One line I want to ask about, are you saying “Ants vs. Aliens”?


Fatboi Sharif: Ants vs. Aliens. Yeah.


That could be a horror movie.


Fatboi Sharif: Uh oh. Uh oh, you might have started something. Let me figure this out. Hey Roper, “Ants vs. Aliens!” Uh oh!


What would be the plot? I think it writes itself.


Fatboi Sharif: I’m not sure. I can either do it the regular way of just literally ants vs. aliens, but I would want to do something different with it. I’ll have to sit and figure it out for a little minute. But I’ll definitely let you know.

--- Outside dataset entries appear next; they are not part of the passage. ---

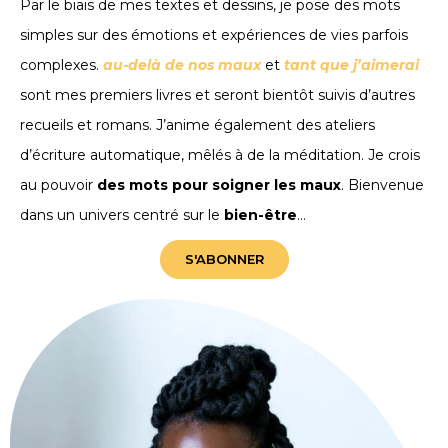
Par le biais de mes textes et dessins, je pose des mots
simples sur des émotions et expériences de vies parfois
complexes.
au-delà de nos maux
et
tant que j’aimerai
sont mes premiers livres et seront bientôt suivis d’autres
recueils et romans. J’anime également des ateliers
d’écriture automatique, mêlés à de la méditation. Je crois
au pouvoir
des mots pour soigner les maux
. Bienvenue
dans un univers centré sur le
bien-être
…
S'ABONNER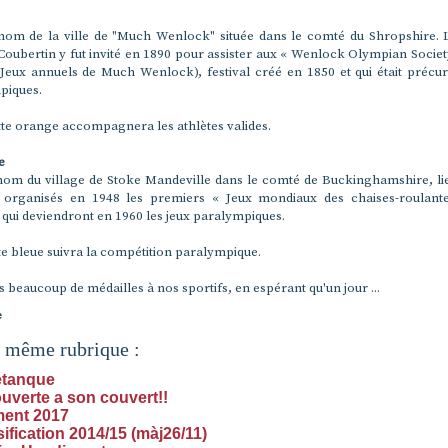
 nom de la ville de "Much Wenlock" située dans le comté du Shropshire.
Coubertin y fut invité en 1890 pour assister aux « Wenlock Olympian Socie
Jeux annuels de Much Wenlock), festival créé en 1850 et qui était précu
piques.
te orange accompagnera les athlètes valides.
e
 nom du village de Stoke Mandeville dans le comté de Buckinghamshire, 
 organisés en 1948 les premiers « Jeux mondiaux des chaises-roulante
qui deviendront en 1960 les jeux paralympiques.
e bleue suivra la compétition paralympique.
 beaucoup de médailles à nos sportifs, en espérant qu'un jour ...
e
a même rubrique :
étanque
uverte a son couvert!!
ent 2017
ification 2014/15 (màj26/11)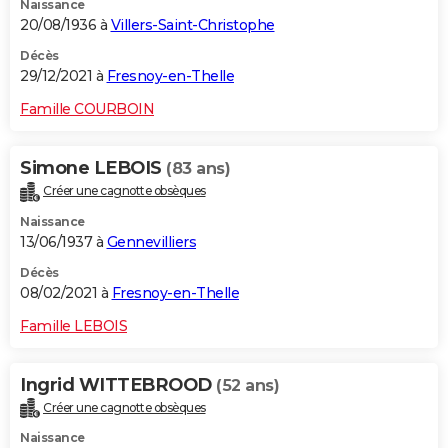
Naissance
20/08/1936 à
Villers-Saint-Christophe
Décès
29/12/2021 à
Fresnoy-en-Thelle
Famille COURBOIN
Simone LEBOIS
(83 ans)
Créer une cagnotte obsèques
Naissance
13/06/1937 à
Gennevilliers
Décès
08/02/2021 à
Fresnoy-en-Thelle
Famille LEBOIS
Ingrid WITTEBROOD
(52 ans)
Créer une cagnotte obsèques
Naissance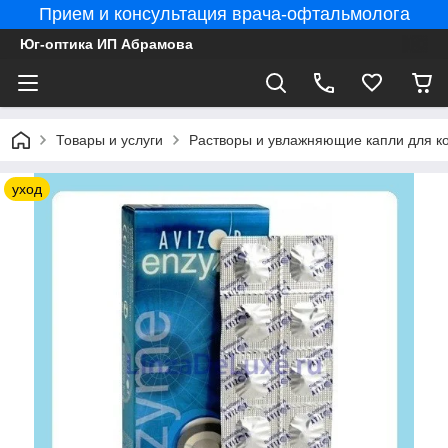
Прием и консультация врача-офтальмолога
Юг-оптика ИП Абрамова
Товары и услуги
Растворы и увлажняющие капли для ко
уход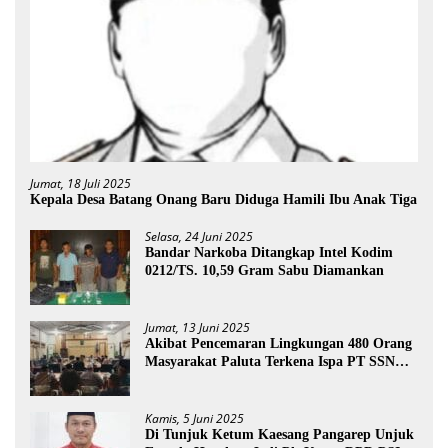
Jumat, 18 Juli 2025
Kepala Desa Batang Onang Baru Diduga Hamili Ibu Anak Tiga
Selasa, 24 Juni 2025
Bandar Narkoba Ditangkap Intel Kodim
0212/TS. 10,59 Gram Sabu Diamankan
Jumat, 13 Juni 2025
Akibat Pencemaran Lingkungan 480 Orang
Masyarakat Paluta Terkena Ispa PT SSN
Direkomendasi Di Tutup
Kamis, 5 Juni 2025
Di Tunjuk Ketum Kaesang Pangarep Unjuk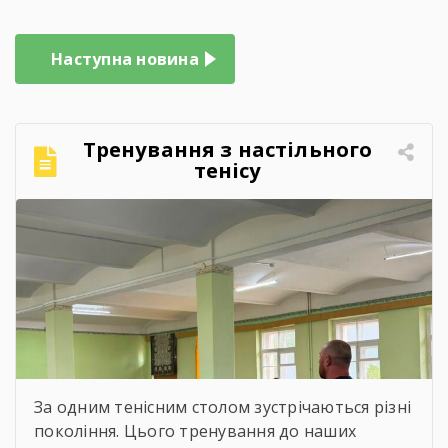
Наступна новина
Тренування з настільного
тенісу
За одним тенісним столом зустрічаються різні
покоління. Цього тренування до наших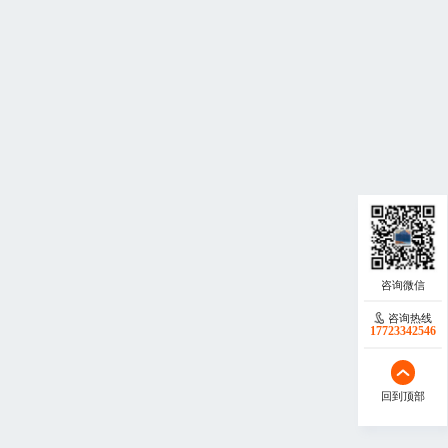
咨询热线
17723342546
回到顶部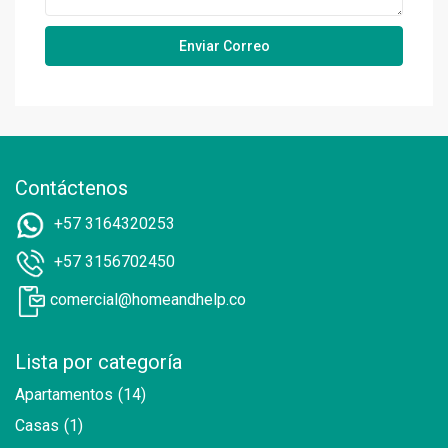
Contáctenos
+57 3164320253
+57 3156702450
comercial@homeandhelp.co
Lista por categoría
Apartamentos
(14)
Casas
(1)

Yeah I’ll see it in the movie theater. I wanted to ask, because you just talked about how the project flows together… All the sound effect interludes, which again could be related to a horror movie, like someone calling 911 and screaming and stuff like that, what part of the process do those get added in?


Fatboi Sharif: Shout out to Roper Williams on that. He put all of that together. That’s how me and him always do it. I’ll do the tracks. He’ll know the vibe I’m going for in the music, and I’m like, “Alright, do your producer thing now.” He’ll add different elements. He’ll always come through waving different flags at the finish line perfectly. I loved it when I first heard everything. I was like, “Wow. Perfect.”


Do you have any other thoughts on the project you want to share? Or on horror movies or anything?


Fatboi Sharif: Shout out to everybody showing love. Something About Shirley out now on POW. Make sure ya’ll listen to that, support that, sit inside of that. Let it take your spirit away. And do the same thing with amazing horror films. And do the same thing with love.